In a number of places, the Wolak report assumes that the demand for electricity in New Zealand is not sensitive to the spot price. This is certainly reasonable as a short-run assumption. In New Zealand, wholesale prices are set every 30 minutes. If something unexpected happens to supply (say a failure in a piece of the transmission network) causing prices to spike up, then there is no capacity for buyers to respond to that price spike within the half-hour to reduce the pressure on prices.
But over the course of a dry winter, when prices remain high for long periods, demand can and does adjust. This happens in various ways. First, a few large buyers who buy directly on the spot market reduce their demand to lower their exposure to high prices; second, other large institutional buyers who purchase in advance on forward contracts find it profitable to reduce their electricity use and sell those contracts back into the market at the spot price; finally, retail companies, who are buying at the spot price and selling to customers at a pre-set fixed price, offer financial incentives to their customers for reducing usage below normal levels.

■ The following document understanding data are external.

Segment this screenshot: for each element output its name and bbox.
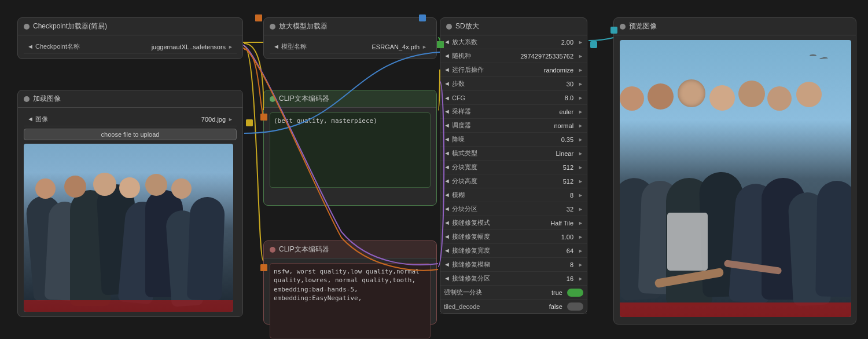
pv-bird2 xyxy=(810,54,816,57)
sd-param-arrow-3[interactable]: ► xyxy=(578,81,583,87)
sd-param-value-0: 2.00 xyxy=(518,39,576,46)
sd-param-arrow-13[interactable]: ► xyxy=(578,220,583,226)
sd-param-label-8: ◄ 模式类型 xyxy=(444,149,518,158)
sd-param-label-15: ◄ 接缝修复宽度 xyxy=(444,246,518,255)
sd-param-value-19: false xyxy=(507,303,565,310)
node-sd-upscale: SD放大 ◄ 放大系数2.00►◄ 随机种297429725335762►◄ 运… xyxy=(440,17,587,314)
sd-param-label-16: ◄ 接缝修复模糊 xyxy=(444,260,518,269)
sd-param-arrow-17[interactable]: ► xyxy=(578,276,583,282)
sd-param-value-7: 0.35 xyxy=(518,136,576,143)
sd-param-arrow-2[interactable]: ► xyxy=(578,67,583,73)
image-param-row: ◄ 图像 700d.jpg ► xyxy=(24,112,237,126)
checkpoint-arrow-right[interactable]: ► xyxy=(228,44,233,50)
preview-dot xyxy=(620,24,626,30)
clip2-dot xyxy=(270,247,275,253)
sd-param-row-18: 强制统一分块true xyxy=(440,286,587,300)
checkpoint-param-row: ◄ Checkpoint名称 juggernautXL..safetensors… xyxy=(24,40,237,54)
sd-param-arrow-0[interactable]: ► xyxy=(578,39,583,45)
upscale-model-body: ◄ 模型名称 ESRGAN_4x.pth ► xyxy=(264,35,436,59)
checkpoint-header: Checkpoint加载器(简易) xyxy=(18,18,242,35)
sd-param-label-1: ◄ 随机种 xyxy=(444,52,518,60)
upload-button[interactable]: choose file to upload xyxy=(24,129,237,140)
conn-checkpoint-orange xyxy=(255,14,262,21)
upscale-model-param-value: ESRGAN_4x.pth xyxy=(364,43,422,50)
wire-yellow-checkpoint-clip2 xyxy=(244,46,263,261)
preview-title: 预览图像 xyxy=(629,21,657,31)
sd-param-arrow-5[interactable]: ► xyxy=(578,109,583,115)
sd-param-arrow-4[interactable]: ► xyxy=(578,95,583,101)
conn-sd-left-green xyxy=(437,41,444,48)
sd-param-arrow-12[interactable]: ► xyxy=(578,206,583,212)
upscale-model-arrow-right[interactable]: ► xyxy=(422,44,427,50)
sd-param-row-9: ◄ 分块宽度512► xyxy=(440,161,587,174)
sd-param-arrow-9[interactable]: ► xyxy=(578,165,583,170)
sd-toggle-19[interactable] xyxy=(567,302,583,311)
sd-param-label-6: ◄ 调度器 xyxy=(444,121,518,130)
sd-param-value-16: 8 xyxy=(518,261,576,268)
sd-param-value-11: 8 xyxy=(518,192,576,199)
sd-param-arrow-11[interactable]: ► xyxy=(578,192,583,198)
sd-param-value-6: normal xyxy=(518,122,576,129)
sd-param-value-18: true xyxy=(507,289,565,296)
node-upscale-model: 放大模型加载器 ◄ 模型名称 ESRGAN_4x.pth ► xyxy=(263,17,437,59)
clip2-textarea[interactable] xyxy=(270,263,431,338)
sd-param-arrow-8[interactable]: ► xyxy=(578,151,583,156)
sd-param-arrow-15[interactable]: ► xyxy=(578,248,583,254)
sd-toggle-18[interactable] xyxy=(567,289,583,297)
canvas: Checkpoint加载器(简易) ◄ Checkpoint名称 juggern… xyxy=(0,0,868,339)
sd-param-value-10: 512 xyxy=(518,178,576,185)
clip1-header: CLIP文本编码器 xyxy=(264,90,436,108)
sd-param-arrow-7[interactable]: ► xyxy=(578,137,583,143)
conn-loadimage-yellow xyxy=(246,119,253,126)
load-image-title: 加载图像 xyxy=(33,94,61,104)
sd-param-row-10: ◄ 分块高度512► xyxy=(440,174,587,188)
node-clip2: CLIP文本编码器 xyxy=(263,240,437,325)
load-image-body: ◄ 图像 700d.jpg ► choose file to upload xyxy=(18,108,242,316)
sd-param-row-15: ◄ 接缝修复宽度64► xyxy=(440,244,587,258)
image-param-value: 700d.jpg xyxy=(170,116,228,123)
face3 xyxy=(93,173,116,196)
checkpoint-body: ◄ Checkpoint名称 juggernautXL..safetensors… xyxy=(18,35,242,59)
image-arrow-right[interactable]: ► xyxy=(228,116,233,122)
sd-param-value-15: 64 xyxy=(518,247,576,254)
pv-face1 xyxy=(620,86,644,111)
load-image-header: 加载图像 xyxy=(18,90,242,108)
sd-param-arrow-10[interactable]: ► xyxy=(578,178,583,184)
wire-yellow-checkpoint-clip1 xyxy=(244,43,263,110)
sd-param-row-16: ◄ 接缝修复模糊8► xyxy=(440,258,587,272)
checkpoint-param-value: juggernautXL..safetensors xyxy=(152,43,228,50)
clip1-textarea[interactable] xyxy=(270,112,431,188)
sd-param-row-1: ◄ 随机种297429725335762► xyxy=(440,49,587,63)
preview-body xyxy=(614,35,856,322)
upscale-model-param-label: ◄ 模型名称 xyxy=(273,42,364,51)
sd-param-row-13: ◄ 接缝修复模式Half Tile► xyxy=(440,216,587,230)
sd-param-row-12: ◄ 分块分区32► xyxy=(440,202,587,216)
sd-param-value-4: 8.0 xyxy=(518,94,576,101)
sd-param-arrow-1[interactable]: ► xyxy=(578,53,583,59)
sd-param-label-5: ◄ 采样器 xyxy=(444,107,518,116)
preview-image-container xyxy=(620,40,851,317)
wire-orange-1 xyxy=(244,49,263,116)
face4 xyxy=(119,177,140,198)
sd-param-value-1: 297429725335762 xyxy=(518,53,576,60)
sd-param-row-17: ◄ 接缝修复分区16► xyxy=(440,272,587,286)
clip2-header: CLIP文本编码器 xyxy=(264,241,436,258)
sd-param-arrow-14[interactable]: ► xyxy=(578,234,583,240)
sd-param-arrow-6[interactable]: ► xyxy=(578,123,583,129)
face1 xyxy=(35,178,56,199)
sd-param-row-8: ◄ 模式类型Linear► xyxy=(440,147,587,161)
clip2-body xyxy=(264,258,436,339)
sd-param-label-12: ◄ 分块分区 xyxy=(444,205,518,213)
sd-param-label-13: ◄ 接缝修复模式 xyxy=(444,218,518,227)
sd-param-row-4: ◄ CFG8.0► xyxy=(440,91,587,105)
sd-upscale-params: ◄ 放大系数2.00►◄ 随机种297429725335762►◄ 运行后操作r… xyxy=(440,35,587,314)
sd-param-value-13: Half Tile xyxy=(518,220,576,227)
sd-param-label-0: ◄ 放大系数 xyxy=(444,38,518,46)
sd-param-arrow-16[interactable]: ► xyxy=(578,262,583,268)
sd-param-label-17: ◄ 接缝修复分区 xyxy=(444,274,518,283)
pv-face5 xyxy=(738,81,765,107)
upscale-model-param-row: ◄ 模型名称 ESRGAN_4x.pth ► xyxy=(270,40,431,54)
sd-param-row-14: ◄ 接缝修复幅度1.00► xyxy=(440,230,587,244)
node-checkpoint: Checkpoint加载器(简易) ◄ Checkpoint名称 juggern… xyxy=(17,17,243,59)
sd-param-value-2: randomize xyxy=(518,67,576,74)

What this means is that, even if, contrary to what I argued in my previous post, there were genuine excess capacity in the system in the dry years due to generation companies exercising market power, prices could not have been reduced right down to normal-year levels without generating excess demand and market failure.
The implicit assumption in the Wolak report is that there is so much excess capacity in our system that, even in dry years, we could meet all the country’s electricity demand without a significant increase in price, and without the need for public “conserve power” campaigns. Furthermore, it assumes that at price equal to the marginal cost of the most expensive thermal unit, generators would be able to earn a sufficient return to cover the investment costs of creating capacity that would only be used for a few months 1-2 times a decade. I simply don’t find this plausible.